On Fri, 30 Sep 2005, Loon, E.J. van - SPLXM wrote:
> Hi *SMers! On our 5.2.4.0 Linux client, files with special characters
> are not backed up. TSM logs the following error in the dsmerror.log:
>
> 09.05.2005 02:02:00 fioScanDirEntry(): Object
> '/usr/share/sane/descripth¤xÃ-extrnal' contains unrecognized symbols for
> current locale, skipping...
>
> It does so for all files with special characters.

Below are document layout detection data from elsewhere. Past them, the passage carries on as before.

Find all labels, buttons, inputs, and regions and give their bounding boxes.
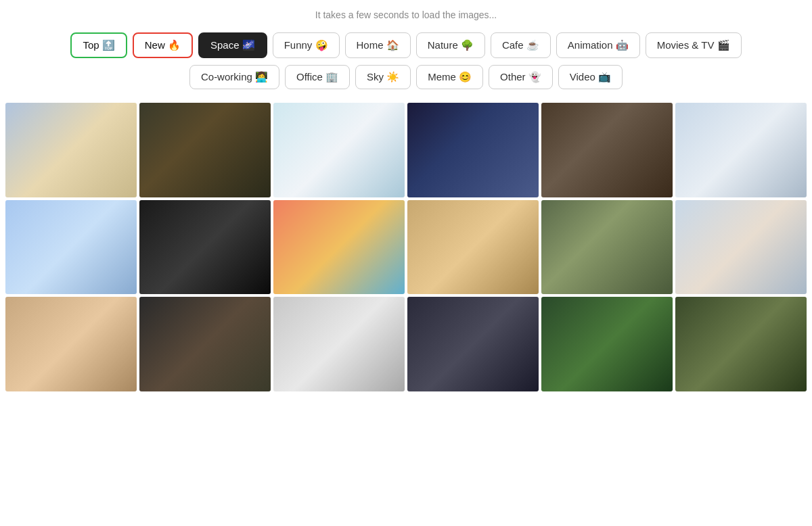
image-cell-15[interactable] — [273, 297, 405, 391]
filter-btn-home[interactable]: Home 🏠 — [345, 32, 411, 58]
image-grid — [0, 100, 812, 405]
image-cell-7[interactable] — [5, 200, 137, 295]
filter-btn-new[interactable]: New 🔥 — [133, 32, 193, 58]
image-cell-1[interactable] — [5, 103, 137, 197]
filter-btn-other[interactable]: Other 👻 — [489, 65, 553, 89]
filter-btn-sky[interactable]: Sky ☀️ — [355, 65, 411, 89]
filter-btn-space[interactable]: Space 🌌 — [198, 32, 267, 58]
image-cell-17[interactable] — [541, 297, 673, 391]
image-cell-10[interactable] — [407, 200, 539, 295]
filter-btn-video[interactable]: Video 📺 — [558, 65, 623, 89]
image-cell-3[interactable] — [273, 103, 405, 197]
image-cell-2[interactable] — [139, 103, 271, 197]
filter-btn-meme[interactable]: Meme 😊 — [416, 65, 483, 89]
image-cell-6[interactable] — [675, 103, 807, 197]
image-cell-14[interactable] — [139, 297, 271, 391]
image-cell-9[interactable] — [273, 200, 405, 295]
filter-btn-animation[interactable]: Animation 🤖 — [556, 32, 640, 58]
loading-text: It takes a few seconds to load the image… — [0, 0, 812, 27]
filter-btn-cafe[interactable]: Cafe ☕ — [491, 32, 551, 58]
filter-btn-top[interactable]: Top 🔝 — [70, 32, 127, 58]
image-cell-16[interactable] — [407, 297, 539, 391]
filter-btn-movies-tv[interactable]: Movies & TV 🎬 — [646, 32, 742, 58]
image-cell-12[interactable] — [675, 200, 807, 295]
image-cell-18[interactable] — [675, 297, 807, 391]
filter-btn-nature[interactable]: Nature 🌳 — [416, 32, 485, 58]
image-cell-5[interactable] — [541, 103, 673, 197]
filter-btn-coworking[interactable]: Co-working 👩‍💻 — [189, 65, 279, 89]
image-cell-4[interactable] — [407, 103, 539, 197]
filter-btn-office[interactable]: Office 🏢 — [285, 65, 350, 89]
filter-section: Top 🔝New 🔥Space 🌌Funny 🤪Home 🏠Nature 🌳Ca… — [0, 27, 812, 100]
filter-row-2: Co-working 👩‍💻Office 🏢Sky ☀️Meme 😊Other … — [189, 65, 623, 89]
image-cell-13[interactable] — [5, 297, 137, 391]
filter-btn-funny[interactable]: Funny 🤪 — [273, 32, 340, 58]
image-cell-11[interactable] — [541, 200, 673, 295]
filter-row-1: Top 🔝New 🔥Space 🌌Funny 🤪Home 🏠Nature 🌳Ca… — [70, 32, 741, 58]
image-cell-8[interactable] — [139, 200, 271, 295]
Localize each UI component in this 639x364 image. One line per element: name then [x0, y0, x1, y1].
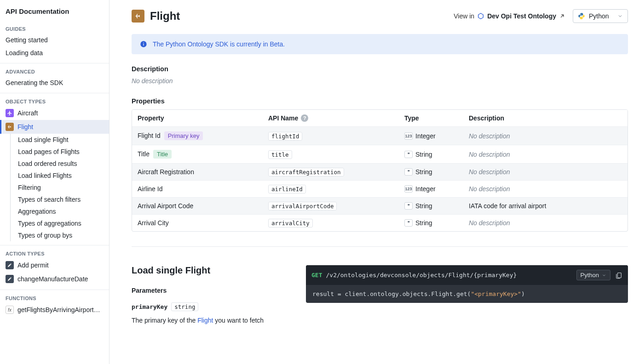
- sidebar-item-get-flights-by-airport[interactable]: fx getFlightsByArrivingAirportC…: [0, 303, 109, 317]
- aircraft-icon: [6, 109, 14, 117]
- page-header: Flight View in Dev Opi Test Ontology Pyt…: [132, 9, 628, 23]
- sidebar-section-object-types: OBJECT TYPES: [0, 93, 109, 106]
- copy-button[interactable]: [615, 272, 622, 279]
- cube-icon: [477, 12, 484, 20]
- code-block: GET /v2/ontologies/devconsole/objects/Fl…: [306, 265, 628, 303]
- table-row: Arrival Airport CodearrivalAirportCode❞S…: [132, 197, 627, 214]
- sidebar-subitem-load-single[interactable]: Load single Flight: [11, 134, 109, 146]
- property-description: No description: [469, 168, 622, 176]
- http-path: /v2/ontologies/devconsole/objects/Flight…: [326, 272, 517, 279]
- sidebar-section-advanced: ADVANCED: [0, 63, 109, 76]
- sidebar-subitem-aggregations[interactable]: Aggregations: [11, 205, 109, 217]
- api-name: arrivalAirportCode: [268, 202, 337, 210]
- help-icon[interactable]: ?: [301, 114, 308, 122]
- property-name: Arrival Airport Code: [138, 202, 193, 210]
- property-name: Flight Id: [138, 132, 161, 139]
- code-body: result = client.ontology.objects.Flight.…: [306, 285, 628, 303]
- sidebar-section-action-types: ACTION TYPES: [0, 245, 109, 258]
- info-icon: [140, 40, 147, 48]
- sidebar-item-aircraft[interactable]: Aircraft: [0, 106, 109, 120]
- sidebar-section-guides: GUIDES: [0, 21, 109, 34]
- parameter-row: primaryKey string: [132, 302, 295, 311]
- api-name: airlineId: [268, 185, 306, 193]
- code-language-select[interactable]: Python: [576, 270, 610, 280]
- http-method: GET: [311, 272, 322, 279]
- main-content: Flight View in Dev Opi Test Ontology Pyt…: [109, 0, 639, 364]
- property-description: No description: [469, 151, 622, 158]
- type-icon: ❞: [404, 202, 413, 210]
- col-description: Description: [469, 114, 622, 122]
- action-icon: [6, 261, 14, 269]
- sidebar-subitem-groupby-types[interactable]: Types of group bys: [11, 229, 109, 241]
- sidebar-subitem-search-filters[interactable]: Types of search filters: [11, 193, 109, 205]
- table-row: Arrival CityarrivalCity❞StringNo descrip…: [132, 214, 627, 231]
- type-icon: 123: [404, 185, 413, 193]
- col-api-name: API Name: [268, 114, 298, 122]
- sidebar-subitem-filtering[interactable]: Filtering: [11, 182, 109, 193]
- sidebar-item-getting-started[interactable]: Getting started: [0, 34, 109, 46]
- property-badge: Title: [153, 150, 172, 159]
- property-name: Title: [138, 150, 150, 158]
- view-in-link[interactable]: View in Dev Opi Test Ontology: [454, 12, 565, 20]
- type-name: String: [415, 202, 432, 210]
- type-name: String: [415, 168, 432, 176]
- param-type: string: [171, 302, 198, 311]
- sidebar-subitem-load-linked[interactable]: Load linked Flights: [11, 170, 109, 182]
- type-name: String: [415, 151, 432, 158]
- load-single-heading: Load single Flight: [132, 265, 295, 276]
- svg-rect-2: [143, 42, 144, 43]
- python-icon: [578, 12, 585, 20]
- sidebar-item-add-permit[interactable]: Add permit: [0, 258, 109, 272]
- load-single-section: Load single Flight Parameters primaryKey…: [132, 265, 628, 324]
- sidebar-subitem-load-pages[interactable]: Load pages of Flights: [11, 146, 109, 158]
- type-icon: ❞: [404, 168, 413, 176]
- flight-link[interactable]: Flight: [197, 317, 213, 324]
- table-row: Flight IdPrimary keyflightId123IntegerNo…: [132, 126, 627, 145]
- type-name: Integer: [415, 185, 436, 193]
- api-name: title: [268, 150, 292, 159]
- table-header-row: Property API Name ? Type Description: [132, 110, 627, 126]
- sidebar-item-generating-sdk[interactable]: Generating the SDK: [0, 76, 109, 89]
- chevron-down-icon: [602, 273, 606, 278]
- api-name: arrivalCity: [268, 219, 313, 228]
- properties-heading: Properties: [132, 97, 628, 105]
- description-text: No description: [132, 77, 628, 85]
- sidebar-item-change-manufacture-date[interactable]: changeManufactureDate: [0, 272, 109, 286]
- property-description: No description: [469, 185, 622, 193]
- sidebar-subitem-aggregation-types[interactable]: Types of aggregations: [11, 217, 109, 229]
- sidebar-subitem-load-ordered[interactable]: Load ordered results: [11, 158, 109, 170]
- property-badge: Primary key: [164, 131, 203, 140]
- flight-icon: [6, 123, 14, 131]
- property-description: No description: [469, 132, 622, 140]
- svg-rect-3: [617, 273, 621, 278]
- sidebar-item-loading-data[interactable]: Loading data: [0, 46, 109, 59]
- property-description: No description: [469, 219, 622, 227]
- external-link-icon: [559, 13, 565, 19]
- page-title: Flight: [150, 10, 180, 23]
- property-name: Airline Id: [138, 185, 162, 193]
- type-name: Integer: [415, 132, 436, 140]
- property-name: Aircraft Registration: [138, 168, 194, 176]
- description-heading: Description: [132, 65, 628, 73]
- table-row: Airline IdairlineId123IntegerNo descript…: [132, 180, 627, 197]
- action-icon: [6, 275, 14, 283]
- sidebar-item-flight[interactable]: Flight: [0, 120, 109, 134]
- svg-rect-1: [143, 44, 144, 46]
- col-type: Type: [404, 114, 469, 122]
- language-select[interactable]: Python: [573, 9, 628, 23]
- properties-table: Property API Name ? Type Description Fli…: [132, 109, 628, 232]
- table-row: Aircraft RegistrationaircraftRegistratio…: [132, 163, 627, 180]
- divider: [132, 246, 628, 247]
- function-icon: fx: [6, 306, 14, 314]
- property-name: Arrival City: [138, 219, 169, 227]
- clipboard-icon: [615, 272, 622, 279]
- type-icon: ❞: [404, 151, 413, 158]
- parameters-heading: Parameters: [132, 287, 295, 294]
- sidebar-section-functions: FUNCTIONS: [0, 290, 109, 303]
- param-description: The primary key of the Flight you want t…: [132, 317, 295, 324]
- sidebar-title: API Documentation: [0, 0, 109, 21]
- api-name: flightId: [268, 132, 302, 141]
- type-icon: ❞: [404, 219, 413, 227]
- param-name: primaryKey: [132, 303, 167, 310]
- table-row: TitleTitletitle❞StringNo description: [132, 145, 627, 163]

> Does anybody know how to solve this?
Solve, no. Get around, yes.
TSM checks characters in filenames against the current locale. The
filename quoted looks like UTF-8 to me, so you should set the locale to
UTF-8 before starting the client.
For example, my startup script for the TSM scheduler contains:
LC_CTYPE=de_DE@euro ; export LC_CTYPE
In your case
LC_CTYPE=en_US.utf8 ; export LC_CTYPE
might be appropriate, but make sure that this locale is known. "locale -a"
lists all known locales.
A word of warning: if you have filenames containing characters from
different locales, you will have a problem anyway. Which is why I find
this particular TSM design, well, questionable. A Unix filename can
contain (nearly) every of the 256 possible one byte characters. A backup
system should accept all of them. In my opinion, the locale is for the
user interaction, not for system internals.
On the other hand, I think I understand why the TSM client behaves this
way. The whole locale concept breaks down when you assign meaning to
filenames, simply because a file called "äöü" in iso-8859-1 will seem to
have a different name if looked at with locale set to iso-8859-2.